Hussman School associate professor receives research grant for work in unhealthy food consumption in Chile

UNC Hussman School of Journalism and Media Associate Professor Francesca Dillman Carpentier received one of six faculty research grants for her work in unhealthy food consumption in Chile. The UNC Institute for Global Health & Infectious Diseases awarded The Explorations in Global Health grants to foster the development of research partnerships and projects in global health.

The grants are made to UNC faculty for either international travel or to bring international colleagues to campus to establish or maintain research relationships (with the aim of applying for external funding), or to undertake small-scale, discrete research projects with international collaborators. This year, the IGHID is supporting six diverse projects in Nicaragua, Liberia, Zambia, Burkina Faso, Chile and Brazil.
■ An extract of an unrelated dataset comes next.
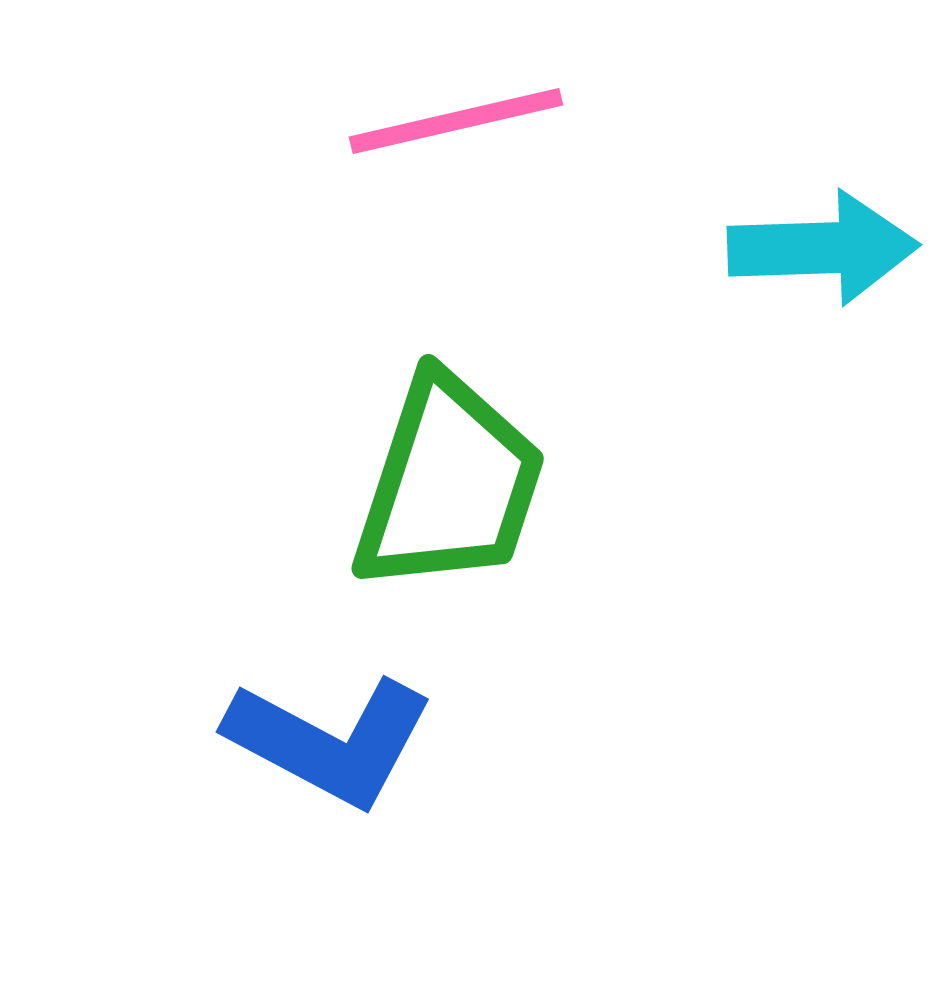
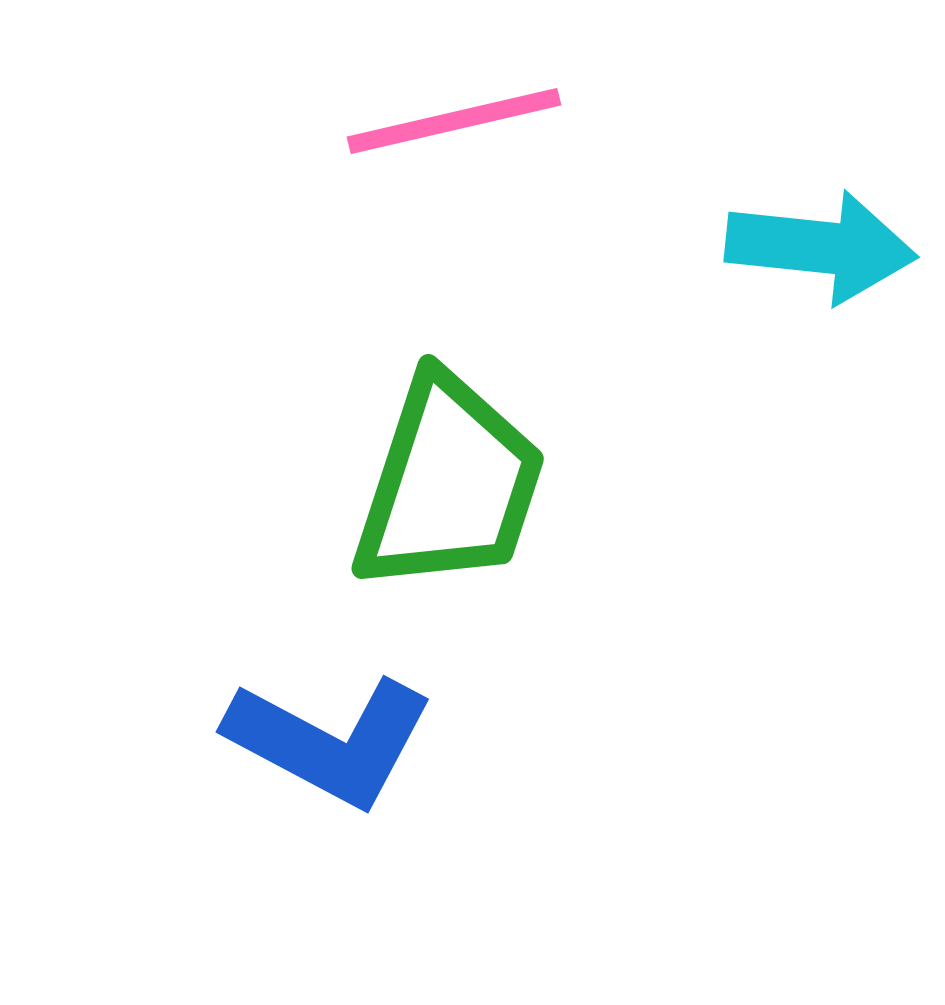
pink line: moved 2 px left
cyan arrow: moved 2 px left, 1 px up; rotated 8 degrees clockwise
Carpentier's research focuses on the impacts in Chile of restrictive labeling and marketing regulations on unhealthy food consumption. Chile’s continued economic growth has been accompanied by increased expenditures on ultra-processed food and other food high in refined sugar, unhealthy saturated fats, added salt, and low amounts of fiber; these types of foods are linked to increased obesity across gender and age groups. Chile also leads the globe in consumption of sugar-sweetened beverages (SSBs). Unlike other Latin American countries, Chile is taking very different regulatory measures beyond introducing SSB or other food/beverage taxes to reduce unhealthy food consumption. The situation in Chile provides a unique opportunity to provide the first evaluation of an SSB tax in addition to an increasingly restrictive labeling and marketing regulation on key nutrients.

Through the grant, Carpentier plans to travel to Santiago, Chile, to lend expertise in shaping the data collection and analysis of food marketing on television, online and in supermarkets and, in doing so, provide a template for future documentation of marketing appeals targeting children. Carpentier hopes this rubric can be applied to new countries considering similar food marketing restrictions. She also believes combining the strengths of UNC’s programs in media and nutrition, the brain trust and resources of the Carolina Population Center and Chile’s Institute of Nutrition and Food Technology promises to facilitate the building of a strong, cross-institutionally trained team of new researchers that will have a major impact in Latin America.